Donnerstag, 21. November 2024

Spielsucht in Deutschland: Sind 30 % der Automaten-Spieler abhängig?

Mann am Spielautomaten stützt Kopf auf seine Arme Spielautomaten gelten neben Online-Glücksspielen als besonders suchterzeugend (Bild: Shutterstock)

Jüngsten Erhebungen der Bundeszentrale für Gesundheitliche Aufklärung zufolge leiden 429.000 Menschen in Deutschland an Spielsucht. Suchtexperten bezeichnen dabei Online-Glücksspiele und Spielautomaten als besonders riskant.
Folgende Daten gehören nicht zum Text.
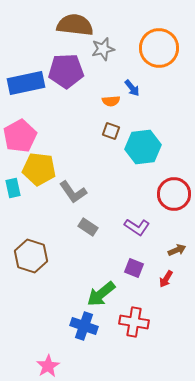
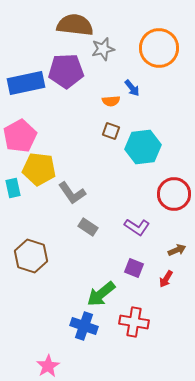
gray L-shape: moved 1 px left, 1 px down
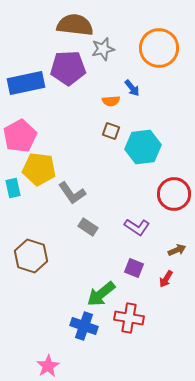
purple pentagon: moved 2 px right, 3 px up
red cross: moved 5 px left, 4 px up
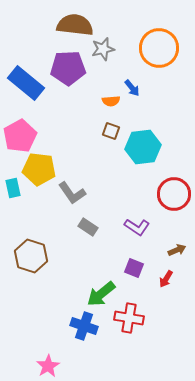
blue rectangle: rotated 51 degrees clockwise
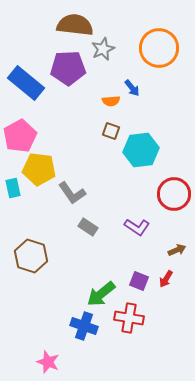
gray star: rotated 10 degrees counterclockwise
cyan hexagon: moved 2 px left, 3 px down
purple square: moved 5 px right, 13 px down
pink star: moved 4 px up; rotated 20 degrees counterclockwise
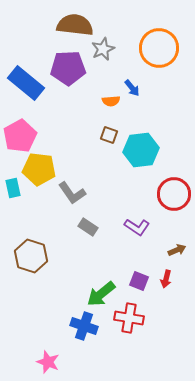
brown square: moved 2 px left, 4 px down
red arrow: rotated 18 degrees counterclockwise
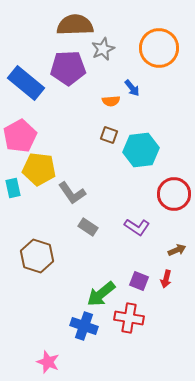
brown semicircle: rotated 9 degrees counterclockwise
brown hexagon: moved 6 px right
Im Gespräch mit der Hessenschau haben zwei Betroffene diesbezüglich ihre Erfahrungen geschildert. In dem am Dienstag veröffentlichten Beitrag kommt zudem eine Suchtberaterin aus Hessen zu Wort.

Spielautomaten laut Experten riskanter als Lotto

Wie Stefanie Höft vom Suchthilfezentrum Wildhof (Offenbach) erklärt, betreue sie Betroffene, die aufgrund ihrer Spielsucht bis zu 300.000 Euro Schulden angehäuft hätten. Der Weg in die Sucht beginne oft schleichend und „in belanglosen Situationen“. Für viele sei es der spontane Einwurf einer Münze in einen Spielautomaten, der zu einem unerwarteten Gewinn führe.
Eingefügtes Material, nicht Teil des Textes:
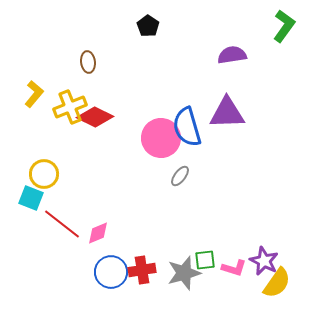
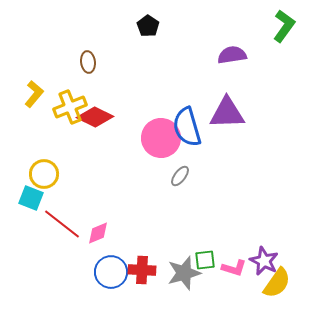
red cross: rotated 12 degrees clockwise
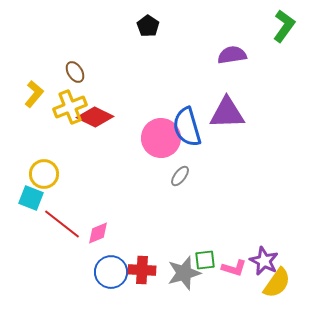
brown ellipse: moved 13 px left, 10 px down; rotated 25 degrees counterclockwise
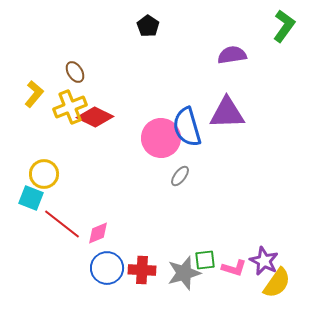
blue circle: moved 4 px left, 4 px up
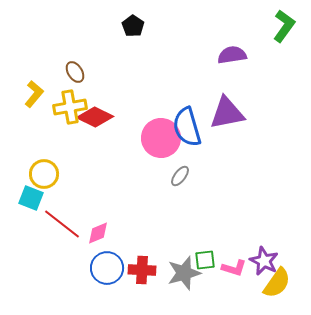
black pentagon: moved 15 px left
yellow cross: rotated 12 degrees clockwise
purple triangle: rotated 9 degrees counterclockwise
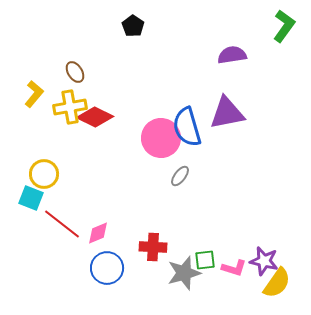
purple star: rotated 12 degrees counterclockwise
red cross: moved 11 px right, 23 px up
Gewinne am Anfang der „Glücksspiel-Karriere“ hätten oft zur Folge, dass der oder diejenige den Wunsch zum Weiterspielen verspüre. In der Forschung ist man sich heute weitgehend einig, dass gewisse Vorgänge im Gehirn dafür verantwortlich sind. Auch Höft erklärt:

Im Belohnungszentrum des Gehirns passiert beim Spielen am Automaten im Grunde genau das Gleiche, wie wenn jemand Speed konsumiert oder Alkohol trinkt.“

Das Spielen am Automaten mache im Vergleich zu anderen Glücksspielen besonders abgängig. Während Lotto beispielsweise eher „langweilig“ sei, lösten Spielautomaten die Ausschüttung von Dopamin und Adrenalin aus. Von 100 Personen, die am Spielautomaten zockten, entwickelten daher 30 problematisches Spielverhalten, so die Suchtberaterin.

Der Teufelskreis der Spielsucht habe oft verheerende Folgen für die Betroffenen und ihre Angehörigen. Vor allem die finanziellen Verluste, die mit einer Spielsucht fast immer einhergingen, nähmen den Menschen jedwede Hoffnung. Daher sei die Selbstmordrate unter Spielsüchtigen auch drei- bis viermal so hoch wie bei anderen Suchterkrankungen, betont Höft.

Mehr Spielsucht durch Online-Glücksspiele?

Die Sorge um einen möglichen Anstieg von Spielsucht in Deutschland war im letzten Jahr eines der Hauptargumente gegen die Legalisierung des Online-Glücksspiels. Zum jetzigen Zeitpunkt gibt es noch keine Daten dazu, ob die Zahl der Betroffenen angestiegen ist, bzw. langfristig ansteigen wird.

Wie die Fallbeispiele der Hessenschau zeigen, wurde das Spielen im Online-Casino jedoch auch vor Inkrafttreten des Glücksspielstaatsvertrages für einige Menschen zum Problem.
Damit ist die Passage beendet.